What were all three of these Tzadikim praying for? (I know, I know, another question. Just bear with me...)
They were praying for a revelation of G-dliness to unite with with the physical realm:
Moshe was praying for Hashem to create a new creation to destroy Korach's rebellion. Moshe was praying for Hashem to create a sign that everything Moshe did, was because Hashem had told him so. It would prove that Moshe was a Prophet. That he was united with G-d. That G-d unites with Man.
Shlomo was praying for Hashem to reside in the Beis Hamikdash that he had built for Him. After he prayed, G-d sent a Heavenly fire down onto the mizbeich. The Beis Hamikdash was a revelation of G-dliness, uniting with the World. The physical area of the Beis Hamikdash forever changed, and to this day carries its Kedusha.

Elizer was praying for the greatest revelation of G-d's unity in creation: that which was accomplished through Matan Torah, but started with the marriage of Yitzchak and Rivkah.

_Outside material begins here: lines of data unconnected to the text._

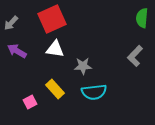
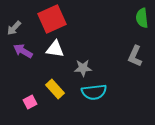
green semicircle: rotated 12 degrees counterclockwise
gray arrow: moved 3 px right, 5 px down
purple arrow: moved 6 px right
gray L-shape: rotated 20 degrees counterclockwise
gray star: moved 2 px down
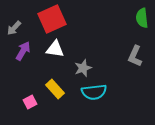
purple arrow: rotated 90 degrees clockwise
gray star: rotated 18 degrees counterclockwise
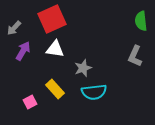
green semicircle: moved 1 px left, 3 px down
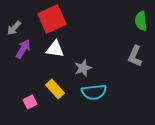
purple arrow: moved 2 px up
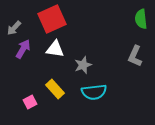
green semicircle: moved 2 px up
gray star: moved 3 px up
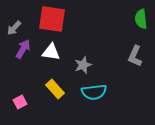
red square: rotated 32 degrees clockwise
white triangle: moved 4 px left, 3 px down
pink square: moved 10 px left
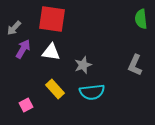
gray L-shape: moved 9 px down
cyan semicircle: moved 2 px left
pink square: moved 6 px right, 3 px down
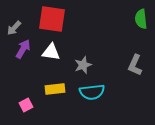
yellow rectangle: rotated 54 degrees counterclockwise
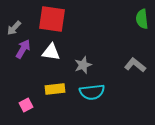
green semicircle: moved 1 px right
gray L-shape: rotated 105 degrees clockwise
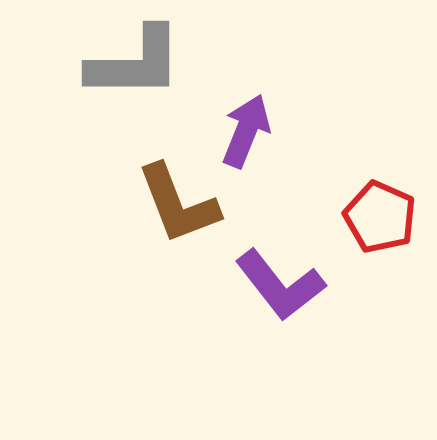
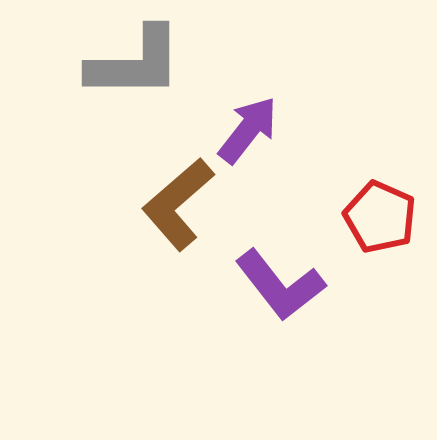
purple arrow: moved 2 px right, 1 px up; rotated 16 degrees clockwise
brown L-shape: rotated 70 degrees clockwise
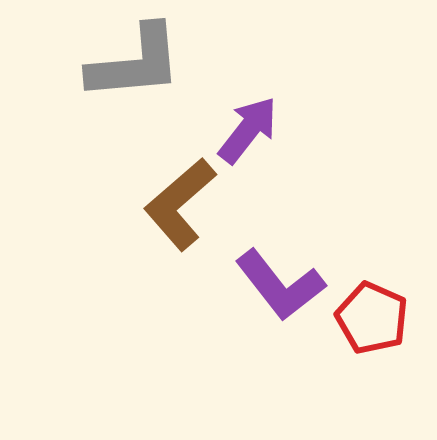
gray L-shape: rotated 5 degrees counterclockwise
brown L-shape: moved 2 px right
red pentagon: moved 8 px left, 101 px down
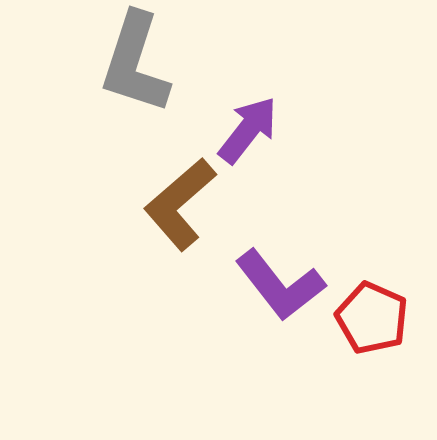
gray L-shape: rotated 113 degrees clockwise
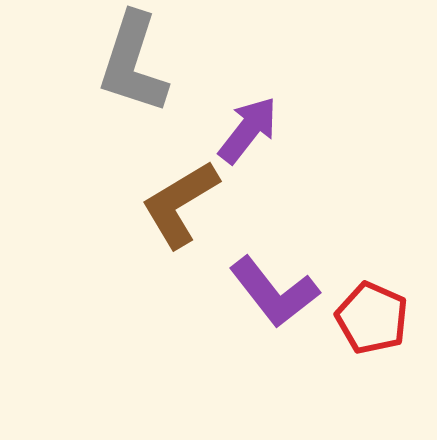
gray L-shape: moved 2 px left
brown L-shape: rotated 10 degrees clockwise
purple L-shape: moved 6 px left, 7 px down
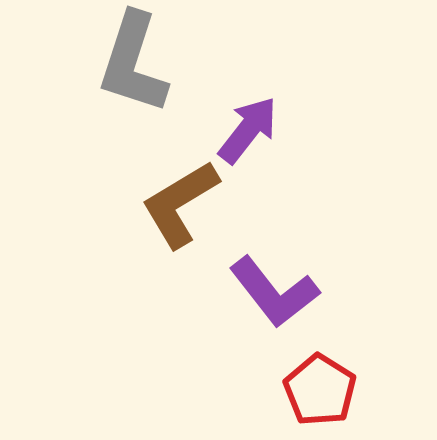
red pentagon: moved 52 px left, 72 px down; rotated 8 degrees clockwise
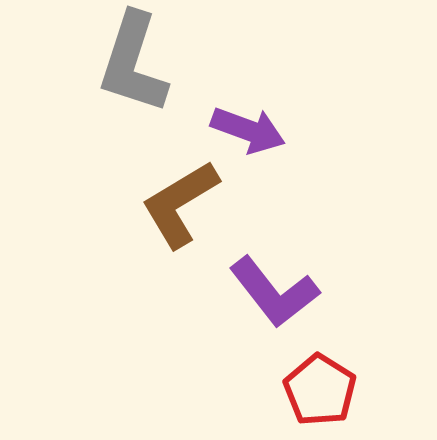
purple arrow: rotated 72 degrees clockwise
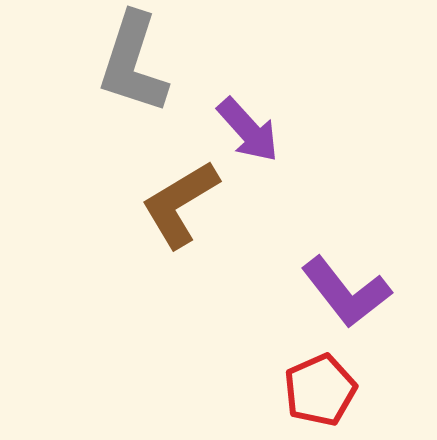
purple arrow: rotated 28 degrees clockwise
purple L-shape: moved 72 px right
red pentagon: rotated 16 degrees clockwise
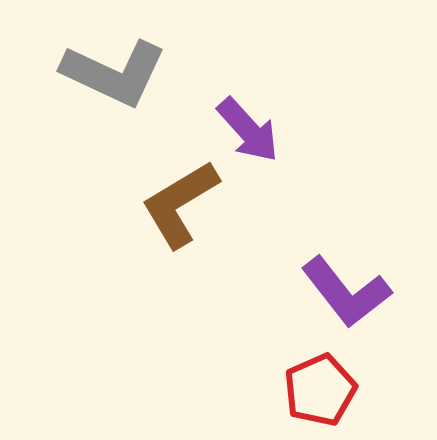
gray L-shape: moved 19 px left, 10 px down; rotated 83 degrees counterclockwise
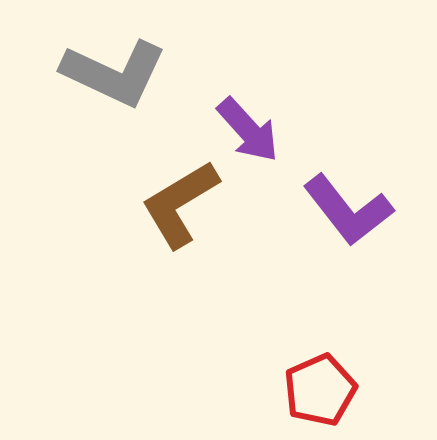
purple L-shape: moved 2 px right, 82 px up
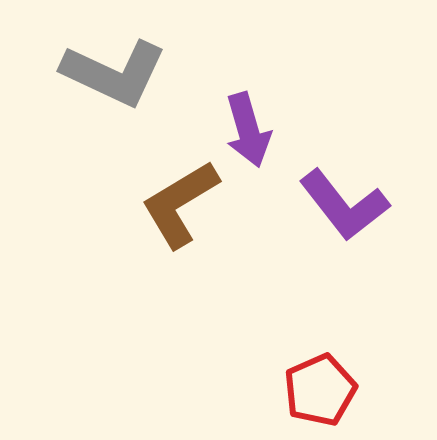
purple arrow: rotated 26 degrees clockwise
purple L-shape: moved 4 px left, 5 px up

One last question: Why was Eliezer answered before he actually finished davening? Moshe and Shlomo were indeed answered immediately, but only once they had finished davening!

Answer: The unity caused by Torah is the greatest of the three that Eliezer, Moshe, and Shlomo were davening for. We see this clearly: although a prophet is connected with G-d, it is only for certain amounts of time that he sees the prophecy. The prophet has his own existence outside of the prophecy, etc. The Beis Hamikdash, although its Kedusha remains forever on the Har HaBayis, was destroyed.
Torah, however, is eternal. The Rambam writes how the Torah will never change. Nothing will be added or removed, chas v'shalom.
The connection between man and G-d effected by Torah is also much deeper than without the Torah.

That is why Eliezer was answered even before he finished. The subject matter at hand was so one with G-d, there was no delay whatsoever.


This was all freely adapted from the Rebbe's sicha, printed in Likkutei Sichos, Chelek Chof, on Parshas Chayei Sara, Sicha Gimmel. Printed by Kehos.